More important than this change in access to new lands, however, was a change in the economics of agriculture. After World War II, government subsidy programs led farmers to focus on maximizing output. Subsidies were paid out by intervening to set a price far above the world market price of wheat and whatever other products politicians wanted to subsidize. Since the price farmers received no longer fell as quantity supplied rose, farmers across the Western countries invested heavily in intensive cultivation of whatever crops were subsidized. This alone led the world to be swamped by the West’s excess produce and caused world market prices to fall as production outpaced population growth. Another, more hidden cause amplified this tendency toward more intensive cultivation: the rise of the postwar inflationary monetary system.

I have previously described how inflation led to changing production patterns in agriculture. In general, it led to much more capital-intensive cultivation, as the inflationary system favored bank funding for capital investment in agriculture—investments that were also urged on by government officials eager to “modernize” farming according to their own vision of the future. These investments, however, were short term: focused at boosting the physical productivity of farming rather than ensuring its greater long-term value productivity. For instance, more artificial fertilizer becomes available and its use seemingly profitable, leading to a rise in the land’s physical productivity.

As already noted, however, basic food production only needs to keep up with population growth. Any expansion of production above this level is uneconomic, and farmers were dissuaded from it by what is known as Engel’s law: as income increases, the percentage spent on food decreases. Or, from the farmer’s point of view, the demand for food is, above a very basic level, inelastic. Any expansion of production will therefore result in lower revenues—unless population expands and demand therefore rises. Farm investment, therefore, should tend to favor greater value productivity over greater physical productivity—for instance, expanding dairy or beef production rather than cereal production—and capital investment would generally be in other areas of the economy. This, in fact, is what we saw before the twentieth century: other branches of industry expanded much faster than agriculture, and the production of more valuable foodstuffs expanded. This pattern changed with the “modernization” of farming after World War II, driven by subsidies and privileged banking. The physical productivity of land expanded by leaps and bounds due to extremely capital-intensive new techniques. However, rather than progress in any meaningful sense, this is simply the inevitable result of an artificially induced flow of capital to agricultural inputs such as fertilizer, pesticides, and machines. Land use is bound to decline elsewhere when more intensive land use leads to a huge increase in physical productivity and a consequent rise in the supply of cereals.

Land Use Is Good

Finally, land use is not a bad thing. Perhaps some animals will be driven out as the wilderness is cultivated, but other ecological systems will arise connected to farming and other land uses. There may be some truth to worries over modern agriculture and how the aggressive use of artificial fertilizer and pesticides causes the deterioration of the ecology surrounding farming. However, to the extent that this is true, we can see that it is the result of the drive to modernize agriculture since the 1940s—a drive, again, that was wholly artificial, led to much more intensive land use, and resulted from subsidies and credit expansion.

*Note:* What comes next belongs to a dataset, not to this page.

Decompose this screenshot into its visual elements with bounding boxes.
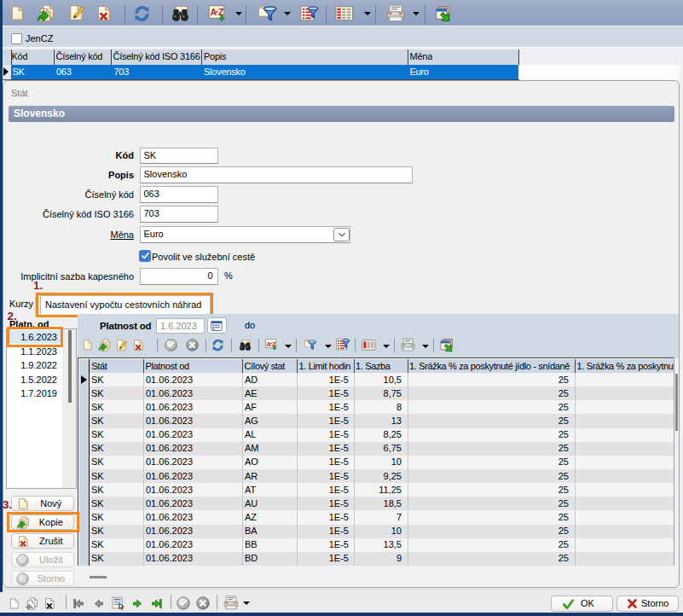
svg-text:A: A: [266, 340, 271, 348]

If there are some ecological niches or systems that are completely incompatible with human land use, then there are only two options: either these systems will disappear because no one cares about them or environmentalists will care enough to do something to preserve them. Today this regrettably often takes the form of lobbying governments to use violence against peaceful people, but it can—and sometimes does—take the form of simply buying the land to protect whatever endangered species or ecological niche happens to strike the environmentalists’ fancy. Only if agricultural land use declines due to such voluntary purchases of land for environmental purposes could we meaningfully claim that less agricultural land use is a good thing.